* **Input data**
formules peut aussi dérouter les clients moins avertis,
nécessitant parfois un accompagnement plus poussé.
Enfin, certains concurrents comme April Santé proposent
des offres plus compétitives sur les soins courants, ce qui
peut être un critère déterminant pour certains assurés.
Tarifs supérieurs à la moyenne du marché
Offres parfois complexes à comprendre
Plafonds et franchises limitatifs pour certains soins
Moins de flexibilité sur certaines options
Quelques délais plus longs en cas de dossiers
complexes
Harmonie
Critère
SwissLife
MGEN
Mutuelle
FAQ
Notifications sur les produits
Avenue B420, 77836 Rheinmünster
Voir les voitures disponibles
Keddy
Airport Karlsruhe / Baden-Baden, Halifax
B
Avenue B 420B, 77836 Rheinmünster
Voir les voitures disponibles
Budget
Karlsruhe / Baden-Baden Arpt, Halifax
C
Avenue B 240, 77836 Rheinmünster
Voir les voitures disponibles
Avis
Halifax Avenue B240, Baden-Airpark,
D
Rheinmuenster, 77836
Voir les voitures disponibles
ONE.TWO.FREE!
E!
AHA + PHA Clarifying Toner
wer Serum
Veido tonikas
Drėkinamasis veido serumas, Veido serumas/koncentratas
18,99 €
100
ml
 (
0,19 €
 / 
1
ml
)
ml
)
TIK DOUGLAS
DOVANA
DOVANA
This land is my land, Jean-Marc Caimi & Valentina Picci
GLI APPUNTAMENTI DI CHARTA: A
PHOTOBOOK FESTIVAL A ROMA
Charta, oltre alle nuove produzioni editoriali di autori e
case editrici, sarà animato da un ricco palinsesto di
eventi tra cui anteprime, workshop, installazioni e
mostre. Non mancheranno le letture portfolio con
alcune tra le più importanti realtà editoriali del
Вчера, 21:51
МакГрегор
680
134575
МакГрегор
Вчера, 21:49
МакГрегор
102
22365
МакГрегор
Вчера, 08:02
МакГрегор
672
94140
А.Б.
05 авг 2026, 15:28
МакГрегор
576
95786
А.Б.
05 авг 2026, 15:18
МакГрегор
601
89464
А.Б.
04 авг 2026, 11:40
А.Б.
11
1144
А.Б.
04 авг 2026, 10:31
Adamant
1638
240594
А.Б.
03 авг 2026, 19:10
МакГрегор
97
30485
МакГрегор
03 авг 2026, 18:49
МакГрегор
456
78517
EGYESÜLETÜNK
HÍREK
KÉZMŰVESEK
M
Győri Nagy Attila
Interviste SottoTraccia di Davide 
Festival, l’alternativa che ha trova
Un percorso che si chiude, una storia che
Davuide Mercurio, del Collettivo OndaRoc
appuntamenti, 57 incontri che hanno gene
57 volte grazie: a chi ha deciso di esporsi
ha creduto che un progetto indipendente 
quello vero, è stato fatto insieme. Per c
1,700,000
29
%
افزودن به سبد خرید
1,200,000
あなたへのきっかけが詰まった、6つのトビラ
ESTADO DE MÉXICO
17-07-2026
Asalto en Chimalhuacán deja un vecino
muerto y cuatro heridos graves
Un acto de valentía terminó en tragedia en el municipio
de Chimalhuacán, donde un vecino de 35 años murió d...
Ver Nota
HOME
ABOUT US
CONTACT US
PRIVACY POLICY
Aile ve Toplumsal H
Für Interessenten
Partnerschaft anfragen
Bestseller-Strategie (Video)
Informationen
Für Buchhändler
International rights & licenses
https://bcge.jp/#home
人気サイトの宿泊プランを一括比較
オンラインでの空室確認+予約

* **Problem statement**
The whole listing above is to be transcribed exactly, line for line.

* **Answer to this problem**
formules peut aussi dérouter les clients moins avertis,
nécessitant parfois un accompagnement plus poussé.
Enfin, certains concurrents comme April Santé proposent
des offres plus compétitives sur les soins courants, ce qui
peut être un critère déterminant pour certains assurés.
Tarifs supérieurs à la moyenne du marché
Offres parfois complexes à comprendre
Plafonds et franchises limitatifs pour certains soins
Moins de flexibilité sur certaines options
Quelques délais plus longs en cas de dossiers
complexes
Harmonie
Critère
SwissLife
MGEN
Mutuelle
FAQ
Notifications sur les produits
Avenue B420, 77836 Rheinmünster
Voir les voitures disponibles
Keddy
Airport Karlsruhe / Baden-Baden, Halifax
B
Avenue B 420B, 77836 Rheinmünster
Voir les voitures disponibles
Budget
Karlsruhe / Baden-Baden Arpt, Halifax
C
Avenue B 240, 77836 Rheinmünster
Voir les voitures disponibles
Avis
Halifax Avenue B240, Baden-Airpark,
D
Rheinmuenster, 77836
Voir les voitures disponibles
ONE.TWO.FREE!
E!
AHA + PHA Clarifying Toner
wer Serum
Veido tonikas
Drėkinamasis veido serumas, Veido serumas/koncentratas
18,99 €
100
ml
 (
0,19 €
 / 
1
ml
)
ml
)
TIK DOUGLAS
DOVANA
DOVANA
This land is my land, Jean-Marc Caimi & Valentina Picci
GLI APPUNTAMENTI DI CHARTA: A
PHOTOBOOK FESTIVAL A ROMA
Charta, oltre alle nuove produzioni editoriali di autori e
case editrici, sarà animato da un ricco palinsesto di
eventi tra cui anteprime, workshop, installazioni e
mostre. Non mancheranno le letture portfolio con
alcune tra le più importanti realtà editoriali del
Вчера, 21:51
МакГрегор
680
134575
МакГрегор
Вчера, 21:49
МакГрегор
102
22365
МакГрегор
Вчера, 08:02
МакГрегор
672
94140
А.Б.
05 авг 2026, 15:28
МакГрегор
576
95786
А.Б.
05 авг 2026, 15:18
МакГрегор
601
89464
А.Б.
04 авг 2026, 11:40
А.Б.
11
1144
А.Б.
04 авг 2026, 10:31
Adamant
1638
240594
А.Б.
03 авг 2026, 19:10
МакГрегор
97
30485
МакГрегор
03 авг 2026, 18:49
МакГрегор
456
78517
EGYESÜLETÜNK
HÍREK
KÉZMŰVESEK
M
Győri Nagy Attila
Interviste SottoTraccia di Davide 
Festival, l’alternativa che ha trova
Un percorso che si chiude, una storia che
Davuide Mercurio, del Collettivo OndaRoc
appuntamenti, 57 incontri che hanno gene
57 volte grazie: a chi ha deciso di esporsi
ha creduto che un progetto indipendente 
quello vero, è stato fatto insieme. Per c
1,700,000
29
%
افزودن به سبد خرید
1,200,000
あなたへのきっかけが詰まった、6つのトビラ
ESTADO DE MÉXICO
17-07-2026
Asalto en Chimalhuacán deja un vecino
muerto y cuatro heridos graves
Un acto de valentía terminó en tragedia en el municipio
de Chimalhuacán, donde un vecino de 35 años murió d...
Ver Nota
HOME
ABOUT US
CONTACT US
PRIVACY POLICY
Aile ve Toplumsal H
Für Interessenten
Partnerschaft anfragen
Bestseller-Strategie (Video)
Informationen
Für Buchhändler
International rights & licenses
https://bcge.jp/#home
人気サイトの宿泊プランを一括比較
オンラインでの空室確認+予約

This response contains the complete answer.